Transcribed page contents
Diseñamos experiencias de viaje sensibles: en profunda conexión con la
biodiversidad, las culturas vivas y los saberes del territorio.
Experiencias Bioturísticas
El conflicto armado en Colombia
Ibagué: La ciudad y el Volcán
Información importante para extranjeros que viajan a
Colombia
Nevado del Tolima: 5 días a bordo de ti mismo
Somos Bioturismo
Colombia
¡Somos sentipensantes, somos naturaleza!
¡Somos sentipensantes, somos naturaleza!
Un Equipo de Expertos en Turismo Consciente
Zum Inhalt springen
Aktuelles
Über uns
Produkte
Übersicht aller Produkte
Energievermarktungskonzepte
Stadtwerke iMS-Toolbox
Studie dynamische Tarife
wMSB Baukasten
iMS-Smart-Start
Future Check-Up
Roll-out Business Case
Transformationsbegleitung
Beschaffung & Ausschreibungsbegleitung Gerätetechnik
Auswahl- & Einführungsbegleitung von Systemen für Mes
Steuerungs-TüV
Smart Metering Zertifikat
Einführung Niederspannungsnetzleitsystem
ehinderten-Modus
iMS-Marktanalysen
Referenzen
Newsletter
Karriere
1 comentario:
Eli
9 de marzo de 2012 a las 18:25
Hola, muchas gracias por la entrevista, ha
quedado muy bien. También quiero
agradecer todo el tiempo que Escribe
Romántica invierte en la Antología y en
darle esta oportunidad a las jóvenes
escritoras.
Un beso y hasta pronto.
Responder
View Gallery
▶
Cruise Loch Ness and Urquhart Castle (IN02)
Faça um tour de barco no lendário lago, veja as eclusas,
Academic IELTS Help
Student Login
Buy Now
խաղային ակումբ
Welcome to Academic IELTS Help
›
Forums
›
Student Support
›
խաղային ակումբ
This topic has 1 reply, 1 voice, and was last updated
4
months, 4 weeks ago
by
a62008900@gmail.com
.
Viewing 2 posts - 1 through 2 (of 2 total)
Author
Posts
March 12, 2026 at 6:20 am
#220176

What this task involves
Give back the data above, repeating every record exactly.

Written response
Diseñamos experiencias de viaje sensibles: en profunda conexión con la
biodiversidad, las culturas vivas y los saberes del territorio.
Experiencias Bioturísticas
El conflicto armado en Colombia
Ibagué: La ciudad y el Volcán
Información importante para extranjeros que viajan a
Colombia
Nevado del Tolima: 5 días a bordo de ti mismo
Somos Bioturismo
Colombia
¡Somos sentipensantes, somos naturaleza!
¡Somos sentipensantes, somos naturaleza!
Un Equipo de Expertos en Turismo Consciente
Zum Inhalt springen
Aktuelles
Über uns
Produkte
Übersicht aller Produkte
Energievermarktungskonzepte
Stadtwerke iMS-Toolbox
Studie dynamische Tarife
wMSB Baukasten
iMS-Smart-Start
Future Check-Up
Roll-out Business Case
Transformationsbegleitung
Beschaffung & Ausschreibungsbegleitung Gerätetechnik
Auswahl- & Einführungsbegleitung von Systemen für Mes
Steuerungs-TüV
Smart Metering Zertifikat
Einführung Niederspannungsnetzleitsystem
ehinderten-Modus
iMS-Marktanalysen
Referenzen
Newsletter
Karriere
1 comentario:
Eli
9 de marzo de 2012 a las 18:25
Hola, muchas gracias por la entrevista, ha
quedado muy bien. También quiero
agradecer todo el tiempo que Escribe
Romántica invierte en la Antología y en
darle esta oportunidad a las jóvenes
escritoras.
Un beso y hasta pronto.
Responder
View Gallery
▶
Cruise Loch Ness and Urquhart Castle (IN02)
Faça um tour de barco no lendário lago, veja as eclusas,
Academic IELTS Help
Student Login
Buy Now
խաղային ակումբ
Welcome to Academic IELTS Help
›
Forums
›
Student Support
›
խաղային ակումբ
This topic has 1 reply, 1 voice, and was last updated
4
months, 4 weeks ago
by
a62008900@gmail.com
.
Viewing 2 posts - 1 through 2 (of 2 total)
Author
Posts
March 12, 2026 at 6:20 am
#220176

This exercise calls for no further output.